Фонд Михаила Прохорова поддерживает практически все независимые театры из тех, что успели заявить о себе. Вы понимали, что культурная жизнь будет развиваться в ту сторону, о которой мы с вами говорили, — или просто заметили дефицит их поддержки со стороны государства и решили его восполнить?

Фонд был создан в 2004 году, и с самого начала задачи его были сформулированы как поддержка локальных сообществ и культурных инициатив в регионах. Сейчас только ленивый этим не занимается, но в то время подобная стратегия казалась весьма странной, она шла вразрез с москвоцентричным трендом культурной жизни. Многие нам с братом тогда говорили: ребят, ну вы оригиналы. А ведь в регионах тогда ситуация была крайне плачевной, творческие люди поголовно бежали в столицу, тем самым еще более обедняя и без того оскудевшую культурную жизнь.

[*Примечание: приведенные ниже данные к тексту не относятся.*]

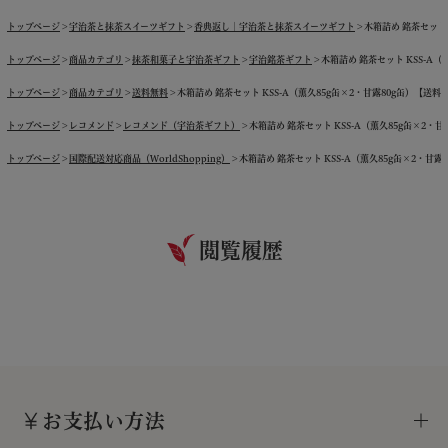
トップページ
宇治茶と抹茶スイーツギフト
香典返し｜宇治茶と抹茶スイーツギフト
木箱詰め 銘茶セット 
トップページ
商品カテゴリ
抹茶和菓子と宇治茶ギフト
宇治銘茶ギフト
木箱詰め 銘茶セット KSS-A（
トップページ
商品カテゴリ
送料無料
木箱詰め 銘茶セット KSS-A（薫久85g缶×2・甘露80g缶）【送料
トップページ
レコメンド
レコメンド（宇治茶ギフト）
木箱詰め 銘茶セット KSS-A（薫久85g缶×2・甘
トップページ
国際配送対応商品（WorldShopping）
木箱詰め 銘茶セット KSS-A（薫久85g缶×2・甘露
閲覧履歴
お支払い方法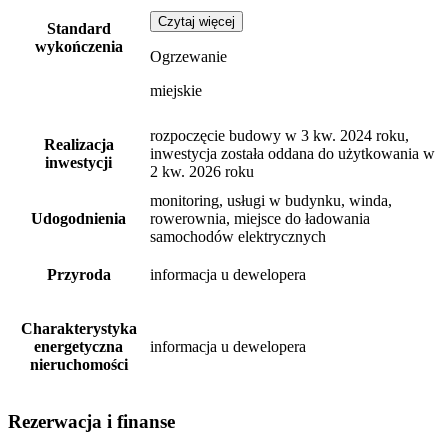
Czytaj więcej
Standard
wykończenia
Ogrzewanie
miejskie
rozpoczęcie budowy w 3 kw. 2024 roku,
Realizacja
inwestycja została oddana do użytkowania w
inwestycji
2 kw. 2026 roku
monitoring, usługi w budynku, winda,
Udogodnienia
rowerownia, miejsce do ładowania
samochodów elektrycznych
Przyroda
informacja u dewelopera
Charakterystyka
energetyczna
informacja u dewelopera
nieruchomości
Rezerwacja i finanse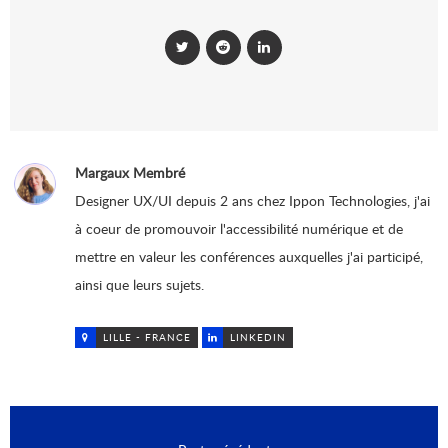
Margaux Membré
Designer UX/UI depuis 2 ans chez Ippon Technologies, j'ai
à coeur de promouvoir l'accessibilité numérique et de
mettre en valeur les conférences auxquelles j'ai participé,
ainsi que leurs sujets.
LILLE - FRANCE
LINKEDIN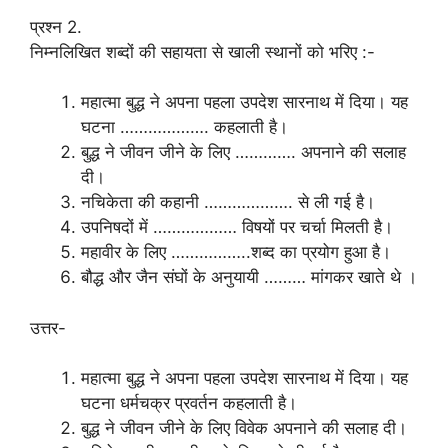
प्रश्न 2.
निम्नलिखित शब्दों की सहायता से खाली स्थानों को भरिए :-
महात्मा बुद्ध ने अपना पहला उपदेश सारनाथ में दिया। यह
घटना ………………. कहलाती है।
बुद्ध ने जीवन जीने के लिए …………. अपनाने की सलाह
दी।
नचिकेता की कहानी ………………. से ली गई है।
उपनिषदों में ……………… विषयों पर चर्चा मिलती है।
महावीर के लिए ……………..शब्द का प्रयोग हुआ है।
बौद्ध और जैन संघों के अनुयायी ……… मांगकर खाते थे ।
उत्तर-
महात्मा बुद्ध ने अपना पहला उपदेश सारनाथ में दिया। यह
घटना धर्मचक्र प्रवर्तन कहलाती है।
बुद्ध ने जीवन जीने के लिए विवेक अपनाने की सलाह दी।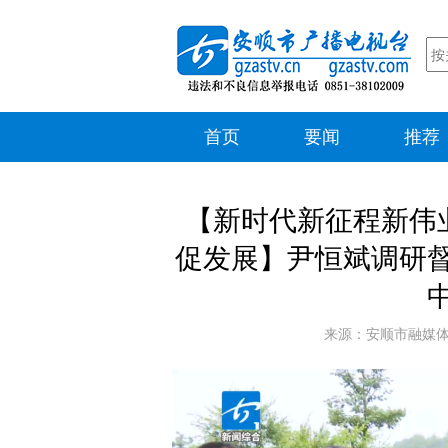
首页
要闻
推荐
【新时代新征程新伟
促发展】尹恒斌调研
来源：安顺市融媒体中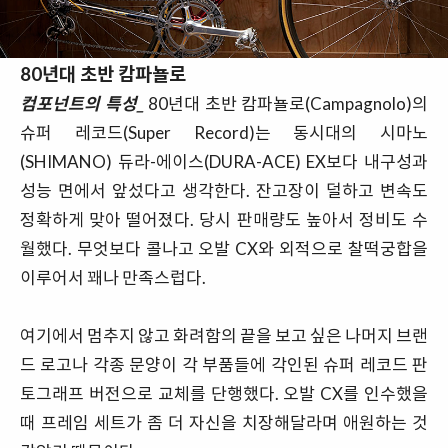
80년대 초반 캄파뇰로
컴포넌트의 특성_
80년대 초반 캄파뇰로(Campagnolo)의
슈퍼 레코드(Super Record)는 동시대의 시마노
(SHIMANO) 듀라-에이스(DURA-ACE) EX보다 내구성과
성능 면에서 앞섰다고 생각한다. 잔고장이 덜하고 변속도
정확하게 맞아 떨어졌다. 당시 판매량도 높아서 정비도 수
월했다. 무엇보다 콜나고 오발 CX와 외적으로 찰떡궁합을
이루어서 꽤나 만족스럽다.
여기에서 멈추지 않고 화려함의 끝을 보고 싶은 나머지 브랜
드 로고나 각종 문양이 각 부품들에 각인된 슈퍼 레코드 판
토그래프 버전으로 교체를 단행했다. 오발 CX를 인수했을
때 프레임 세트가 좀 더 자신을 치장해달라며 애원하는 것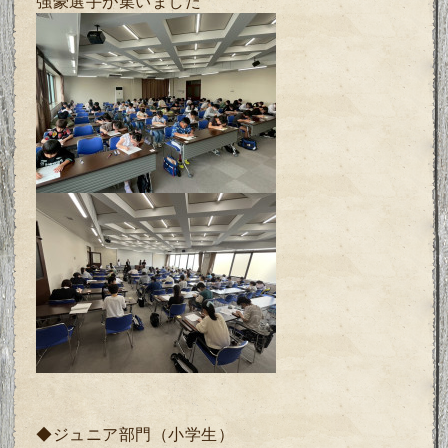
強豪選手が集いました
◆ジュニア部門（小学生）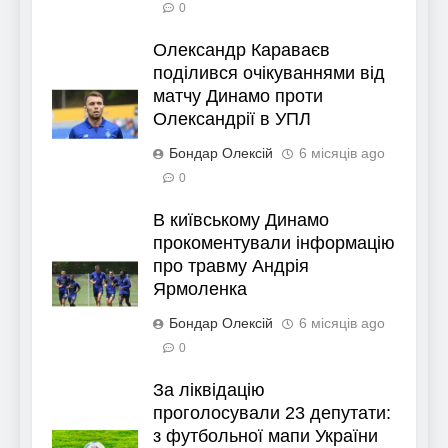
0
Олександр Караваєв
поділився очікуваннями від
матчу Динамо проти
Олександрії в УПЛ
Бондар Олексій
6 місяців ago
0
В київському Динамо
прокоментували інформацію
про травму Андрія
Ярмоленка
Бондар Олексій
6 місяців ago
0
За ліквідацію
проголосували 23 депутати:
з футбольної мапи України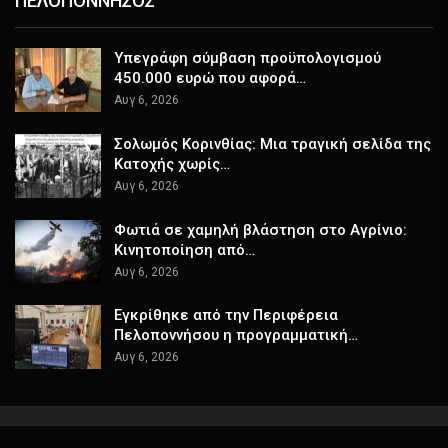
ΠΕΛΟΠΟΝΝΗΣΟΣ
Υπεγράφη σύμβαση προϋπολογισμού
450.000 ευρώ που αφορά…
Αυγ 6, 2026
Σολωμός Κορινθίας: Μια τραγική σελίδα της
Κατοχής χωρίς…
Αυγ 6, 2026
Φωτιά σε χαμηλή βλάστηση στο Αγρίνιο:
Κινητοποίηση από…
Αυγ 6, 2026
Εγκρίθηκε από την Περιφέρεια
Πελοποννήσου η προγραμματική…
Αυγ 6, 2026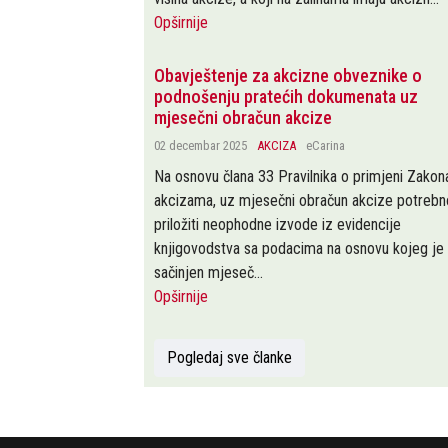
Opširnije
Obavještenje za akcizne obveznike o
podnošenju pratećih dokumenata uz
mjesečni obračun akcize
02 decembar 2025
AKCIZA
eCarina
Na osnovu člana 33 Pravilnika o primjeni Zakon
akcizama, uz mjesečni obračun akcize potrebn
priložiti neophodne izvode iz evidencije
knjigovodstva sa podacima na osnovu kojeg je
sačinjen mjeseč...
Opširnije
Pogledaj sve članke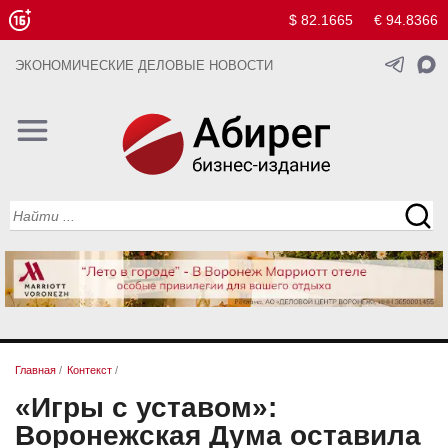
$ 82.1665
€ 94.8366
ЭКОНОМИЧЕСКИЕ ДЕЛОВЫЕ НОВОСТИ
Главная
/
Контекст
/
«Игры с уставом»:
Воронежская Дума оставила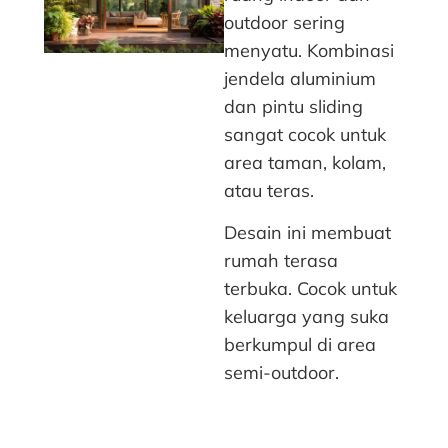
outdoor sering
menyatu. Kombinasi
jendela aluminium
dan pintu sliding
sangat cocok untuk
area taman, kolam,
atau teras.
Desain ini membuat
rumah terasa
terbuka. Cocok untuk
keluarga yang suka
berkumpul di area
semi-outdoor.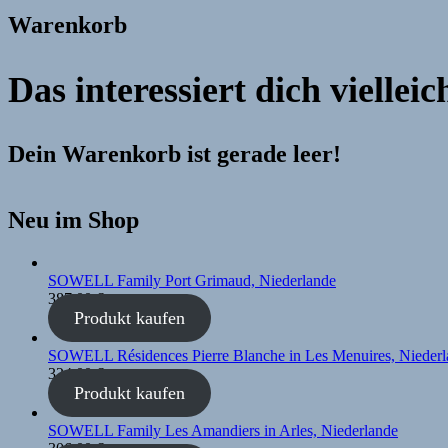
Warenkorb
Das interessiert dich viellei
Dein Warenkorb ist gerade leer!
Neu im Shop
SOWELL Family Port Grimaud, Niederlande
387,00
€
Produkt kaufen
SOWELL Résidences Pierre Blanche in Les Menuires, Niederl
324,00
€
Produkt kaufen
SOWELL Family Les Amandiers in Arles, Niederlande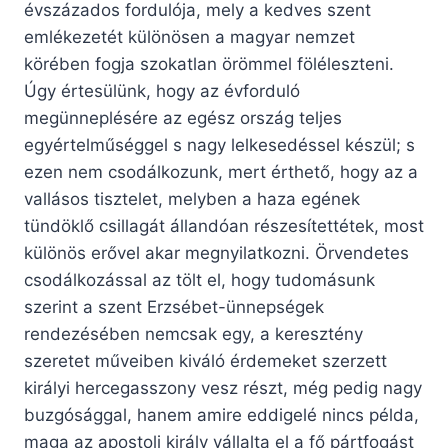
évszázados fordulója, mely a kedves szent
emlékezetét különösen a magyar nemzet
körében fogja szokatlan örömmel föléleszteni.
Úgy értesülünk, hogy az évforduló
megünneplésére az egész ország teljes
egyértelműséggel s nagy lelkesedéssel készül; s
ezen nem csodálkozunk, mert érthető, hogy az a
vallásos tisztelet, melyben a haza egének
tündöklő csillagát állandóan részesítettétek, most
különös erővel akar megnyilatkozni. Örvendetes
csodálkozással az tölt el, hogy tudomásunk
szerint a szent Erzsébet-ünnepségek
rendezésében nemcsak egy, a keresztény
szeretet műveiben kiváló érdemeket szerzett
királyi hercegasszony vesz részt, még pedig nagy
buzgósággal, hanem amire eddigelé nincs példa,
maga az apostoli király vállalta el a fő pártfogást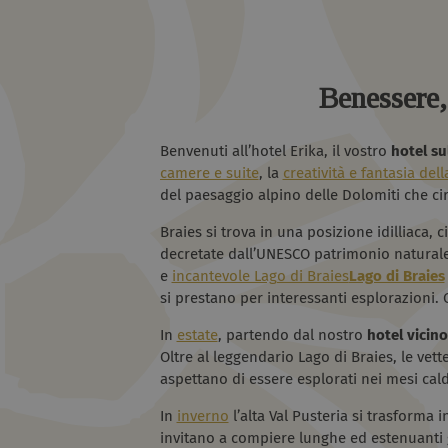
Benessere, 
Benvenuti all’hotel Erika, il vostro
hotel sul
camere e suite
, la
creatività e fantasia del
del paesaggio alpino delle Dolomiti che ci
Braies si trova in una posizione idilliaca, 
decretate dall’UNESCO patrimonio naturale 
e
incantevole Lago di Braies
Lago di Braies
si prestano per interessanti esplorazioni. 
In
estate
, partendo dal nostro
hotel vicino
Oltre al leggendario Lago di Braies, le vette
aspettano di essere esplorati nei mesi cald
In
inverno
l’alta Val Pusteria si trasforma i
invitano a compiere lunghe ed estenuanti gi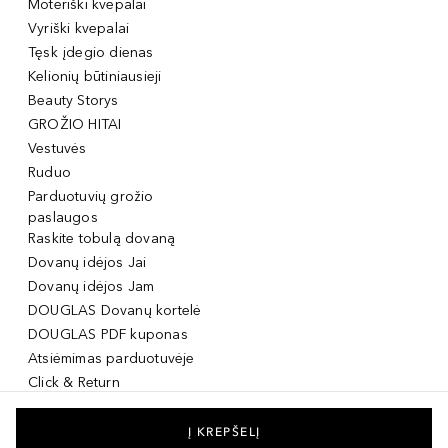
Moteriški kvepalai
Vyriški kvepalai
Tęsk įdegio dienas
Kelionių būtiniausieji
Beauty Storys
GROŽIO HITAI
Vestuvės
Ruduo
Parduotuvių grožio
paslaugos
Raskite tobulą dovaną
Dovanų idėjos Jai
Dovanų idėjos Jam
DOUGLAS Dovanų kortelė
DOUGLAS PDF kuponas
Atsiėmimas parduotuvėje
Click & Return
DOUGLAS Grožio Kortelė
DOUGLAS Mobilioji
Į KREPŠELĮ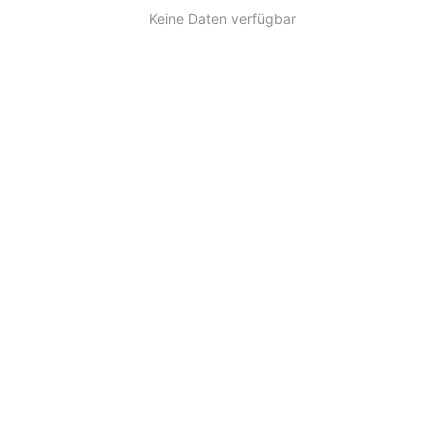
Keine Daten verfügbar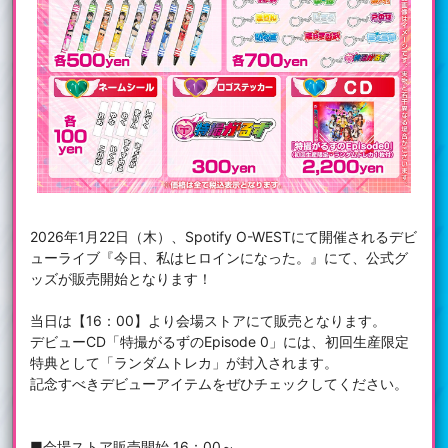
2026年1月22日（木）、Spotify O-WESTにて開催されるデビ
ューライブ『今日、私はヒロインになった。』にて、公式グ
ッズが販売開始となります！
当日は【16：00】より会場ストアにて販売となります。
デビューCD「特撮がるずのEpisode 0」には、初回生産限定
特典として「ランダムトレカ」が封入されます。
記念すべきデビューアイテムをぜひチェックしてください。
■会場ストア販売開始 16：00～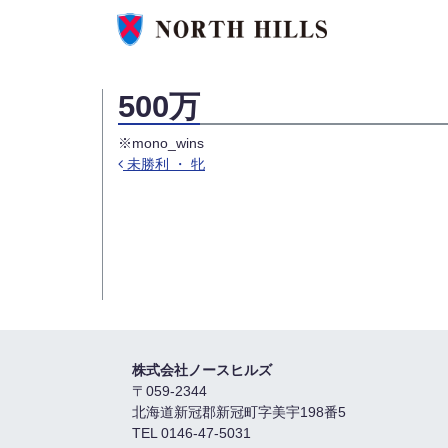
500万
※mono_wins
未勝利 ・ 牝
投稿ナビゲーション
株式会社ノースヒルズ
〒059-2344
北海道新冠郡新冠町字美宇198番5
TEL 0146-47-5031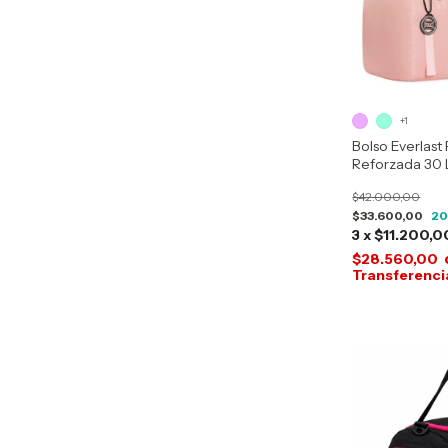
+1
Bolso Everlast 
Reforzada 30 
$42.000,00
$33.600,00
2
3
x
$11.200,0
$28.560,00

Фонд был нацелен на развитие местных культурных инициатив, чтобы талантливые люди могли реализоваться в своем крае. Постепенно в процессе деятельности фонда сложилось несколько приоритетных направлений благотворительной программы. Это прежде всего большой блок мероприятий «Книжный мир», направленных на поддержку чтения: книжная ярмарка в Красноярске, библиотечный грантовый конкурс, литературная премия «НОС» и другие. Во-вторых, поддержка современного искусства и в первую очередь — театра. Мы являемся многолетними партнерами ведущих театральных фестивалей: «Золотая маска», «Территория», «Новый европейский театр», «Ново-Сибирский транзит» и так далее, а также сами проводим фестиваль «Театральный синдром». Наш грантовый конкурс «Новый театр» позволяет региональным театрам создавать экспериментальные спектакли, не боясь коммерческих убытков. Третье направление — это образование и просвещение. Иными словами, мы ведем системную работу по развитию инфраструктуры культурной жизни.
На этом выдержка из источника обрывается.